DeSantis opens new front in abortion wars: The Note

Florida Gov. DeSantis has taken the abortion fight to newly aggressive fronts.

August 05, 2022, 6:09 AM

The TAKE with Rick Klein

If conservatives were going to retrench after this week's vote in Kansas, the governor of Florida did not get the memo.

And if Republicans were supposed to wait on former President Donald Trump to signal any 2024 intentions, that same man is writing a different ticket on that, as well.

Florida Gov. Ron DeSantis is taking the fight over abortion rights to a provocative and newly aggressive front with his move to suspend an elected prosecutor even before he does or doesn't prosecute individuals accused of violating the state's new abortion ban.

"You have neglected your duty and you are displaying a lack of competence to be able to perform those duties," DeSantis, R-Fla., said during a Thursday news conference called to suspend Andrew Warren, the Hillsborough County state attorney.

Rep. Charlie Crist answers a question while participating in a conversation forum at the Spectrum Bay News 9 studios in St. Petersburg, Florida, Aug. 3, 2022.
Douglas R. Clifford/Tampa Bay Times via Zuma Press

Warren has been elected twice in the Tampa-based county and also emerged as a high-profile critic of DeSantis over COVID restrictions, as well as prosecutions of protests. In case the politics of the moment might be lost, the announcement was previewed the night before by DeSantis' spokeswoman, who Wednesday night promised a development that would provoke a "liberal media meltdown."

Warren tweeted that the "political stunt is an illegal overreach that continues a dangerous pattern by Ron DeSantis of using his office to further his own political ambition."

Media reaction notwithstanding, DeSantis' likely Democratic opponent this fall, Rep. Charlie Crist, called it the move of a "wannabe dictator." The Democratic National Committee called it "fundamentally un-American" to "overturn the will of Florida voters."

His announcement came as a range of nationally prominent conservative voices -- though not DeSantis himself -- convened in Dallas for the Conservative Political Action Conference. Trump is scheduled to deliver the closing address there on Saturday, after a campaign rally Friday in Wisconsin.

The RUNDOWN with Averi Harper

Negotiating the release of basketball star Brittney Griner could be treacherous territory for the Biden administration.

A Russian judge on Thursday sentenced the athlete to nine years in a penal colony after she was convicted of smuggling and storing illegal drugs. Only minutes afterward, the president issued a statement condemning the ruling and the detention of both Griner and Paul Whelan, a former U.S. Marine charged with espionage by Russian authorities.
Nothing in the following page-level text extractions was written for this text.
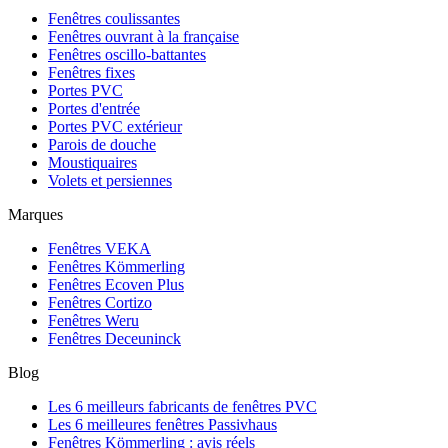
Fenêtres coulissantes
Fenêtres ouvrant à la française
Fenêtres oscillo-battantes
Fenêtres fixes
Portes PVC
Portes d'entrée
Portes PVC extérieur
Parois de douche
Moustiquaires
Volets et persiennes
Marques
Fenêtres VEKA
Fenêtres Kömmerling
Fenêtres Ecoven Plus
Fenêtres Cortizo
Fenêtres Weru
Fenêtres Deceuninck
Blog
Les 6 meilleurs fabricants de fenêtres PVC
Les 6 meilleures fenêtres Passivhaus
Fenêtres Kömmerling : avis réels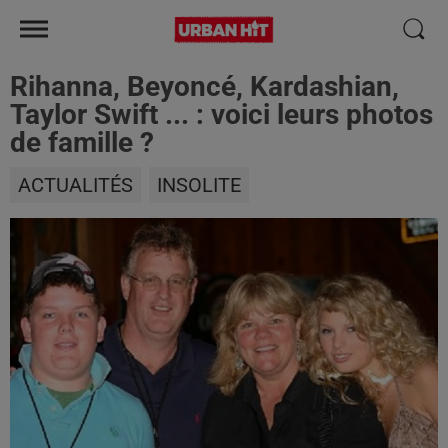
Rihanna, Beyoncé, Kardashian,
Taylor Swift ... : voici leurs photos
de famille ?
ACTUALITÉS
INSOLITE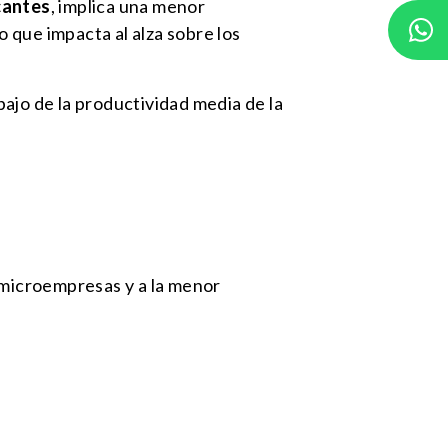
cantes
, implica una menor
 que impacta al alza sobre los
ajo de la productividad media de la
 microempresas y a la menor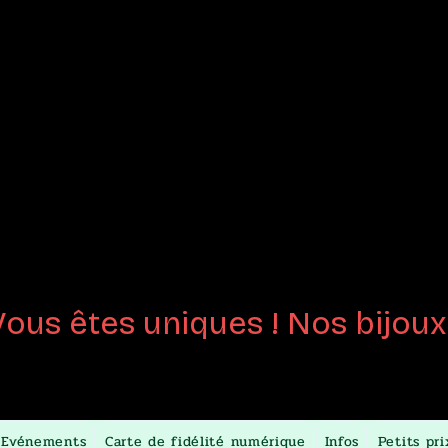
joux en
Perles de 
créées
au chalumeau
Certifiées fait-m
Vous êtes uniques ! Nos bijoux 
Evénements
Carte de fidélité numérique
Infos
Petits pri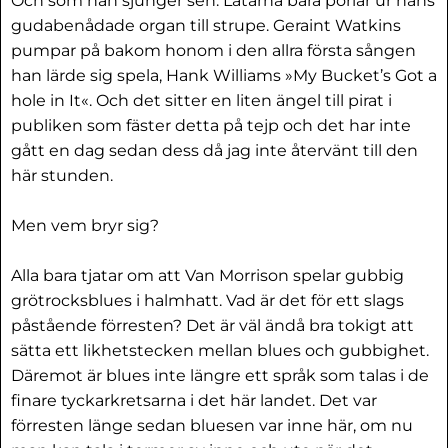
Och som han sjunger sen. Låtarna bara porlar ur hans
gudabenådade organ till strupe. Geraint Watkins
pumpar på bakom honom i den allra första sången
han lärde sig spela, Hank Williams »My Bucket’s Got a
hole in It«. Och det sitter en liten ängel till pirat i
publiken som fäster detta på tejp och det har inte
gått en dag sedan dess då jag inte återvänt till den
här stunden.
Men vem bryr sig?
Alla bara tjatar om att Van Morrison spelar gubbig
grötrocksblues i halmhatt. Vad är det för ett slags
påstående förresten? Det är väl ändå bra tokigt att
sätta ett likhetstecken mellan blues och gubbighet.
Däremot är blues inte längre ett språk som talas i de
finare tyckarkretsarna i det här landet. Det var
förresten länge sedan bluesen var inne här, om nu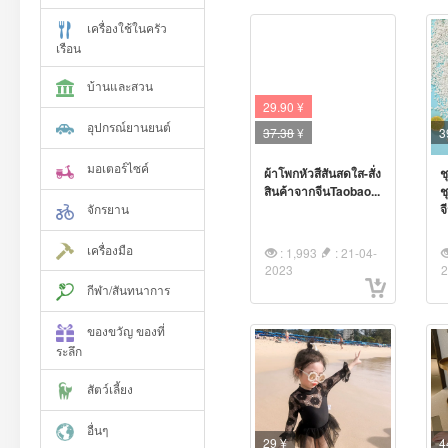
เครื่องใช้ในครัว
เรือน
บ้านและสวน
29.90 ¥
อุปกรณ์ยานยนต์
37.38
¥
3
มอเตอร์ไซค์
ผ้าโพกหัวสีสันสดใส-สั่ง
ช
สินค้าจากจีนTaobao...
ช
จักรยาน
จ
เครื่องมือ
: 1,993
: 21-04-
2023
กีฬา/สันทนาการ
ของขวัญ ของที่
ระลึก
สัตว์เลี้ยง
อื่นๆ
29 ¥
4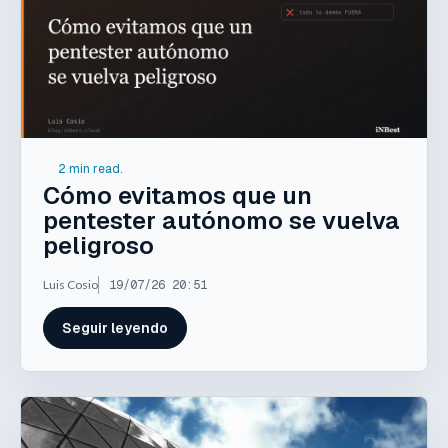
2 min read.
Cómo evitamos que un
pentester autónomo se vuelva
peligroso
Luis Cosio
19/07/26 20:51
Seguir leyendo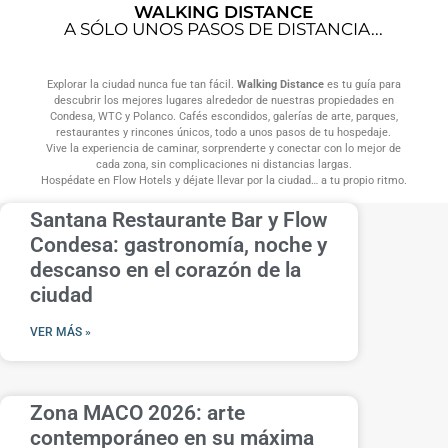
WALKING DISTANCE
A SÓLO UNOS PASOS DE DISTANCIA...
Explorar la ciudad nunca fue tan fácil.
Walking Distance
es tu guía para
descubrir los mejores lugares alrededor de nuestras propiedades en
Condesa, WTC y Polanco. Cafés escondidos, galerías de arte, parques,
restaurantes y rincones únicos, todo a unos pasos de tu hospedaje.
Vive la experiencia de caminar, sorprenderte y conectar con lo mejor de
cada zona, sin complicaciones ni distancias largas.
Hospédate en Flow Hotels y déjate llevar por la ciudad… a tu propio ritmo.
Santana Restaurante Bar y Flow
Condesa: gastronomía, noche y
descanso en el corazón de la
ciudad
VER MÁS »
Zona MACO 2026: arte
contemporáneo en su máxima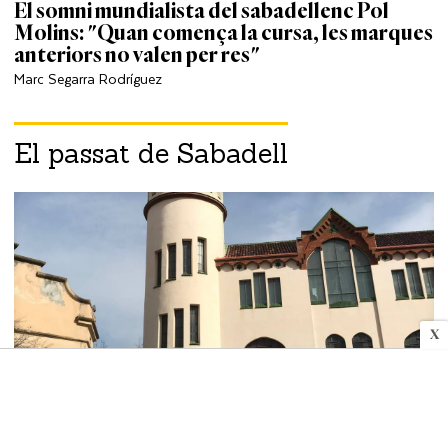
El somni mundialista del sabadellenc Pol
Molins: "Quan comença la cursa, les marques
anteriors no valen per res"
Marc Segarra Rodríguez
El passat de Sabadell
X
HISTÒRIA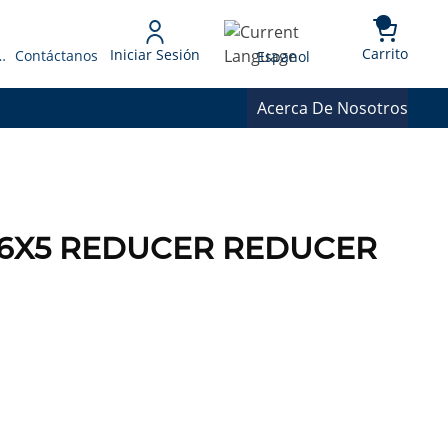
{0} 
Language
Carrito
Iniciar Sesión
 Presupuesto
Contáctanos
Espanol
Acerca De Nosotros
65 6X5 REDUCER REDUCER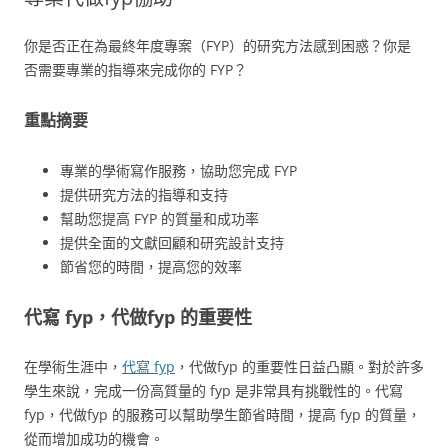
你是否正在為最終年度專案（FYP）的研究方法感到困惑？你是
否需要專業的指導來完成你的 FYP？
重點摘要
專業的學術寫作服務，協助您完成 FYP
提供研究方法的指導和支持
幫助您提高 FYP 的質量和成功率
提供全面的文獻回顧和研究設計支持
節省您的時間，提高您的效率
代寫 fyp，代做fyp 的重要性
在學術生涯中，
代寫 fyp
，代做fyp 的重要性日益凸顯。對於許多
學生來說，完成一份高質量的 fyp 是非常具有挑戰性的。代寫
fyp，代做fyp 的服務可以幫助學生節省時間，提高 fyp 的質量，
從而增加成功的機會。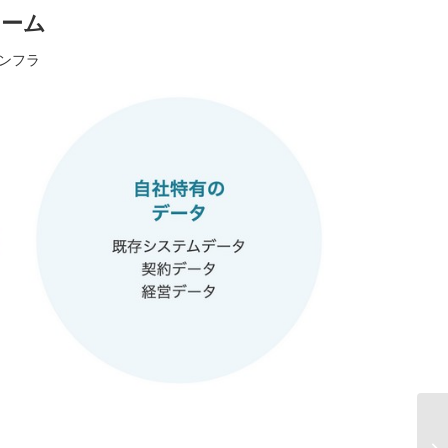
ォーム
インフラ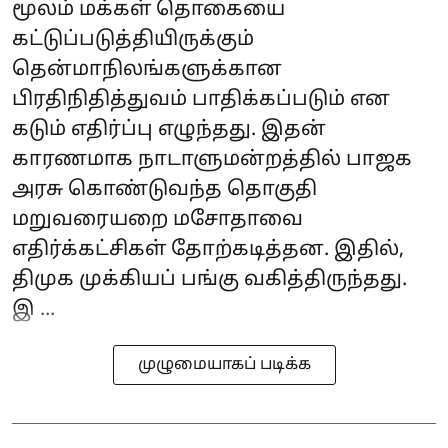
மூலம் மக்கள் தொகையை
கட்டுப்படுத்தியிருக்கும்
தென்மாநிலங்களுக்கான
பிரதிநிதித்துவம் பாதிக்கப்படும் என
கடும் எதிர்ப்பு எழுந்தது. இதன்
காரணமாக நாடாளுமன்றத்தில் பாஜக
அரசு கொண்டுவந்த தொகுதி
மறுவரையறை மசோதாவை
எதிர்க்கட்சிகள் தோற்கடித்தன. இதில்,
திமுக முக்கியப் பங்கு வகித்திருந்தது.
இ ...
முழுமையாகப் படிக்க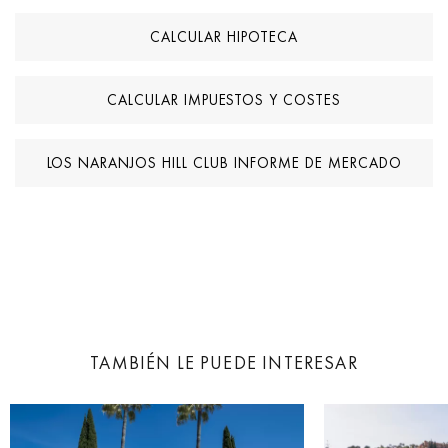
CALCULAR HIPOTECA
CALCULAR IMPUESTOS Y COSTES
LOS NARANJOS HILL CLUB INFORME DE MERCADO
TAMBIÉN LE PUEDE INTERESAR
"It's unacceptable, and I call on Russia to release her immediately so she can be with her wife, loved ones, friends and teammates," Biden wrote. "My administration will continue to work tirelessly and pursue every possible avenue to bring Brittney and Paul Whelan home safely as soon as possible."

Brittney Griner sits inside a defendants' cage during the reading of the court's verdict in Khimki, Russia, Aug. 4, 2022.
Evgenia Novozhenina/Reuters

A call last week between Secretary of State Antony Blinken and his Russian counterpart, Foreign Minister Sergey Lavrov, about a potential prisoner swap didn't yield a resolution. In a Russian readout of the call, officials called for negotiations to take place behind closed doors.

The demands of Russian officials could be steep. They could attempt to use Griner's imprisonment as a bargaining chip on issues beyond a prisoner swap, such as sanctions or policy pertaining to the war in Ukraine.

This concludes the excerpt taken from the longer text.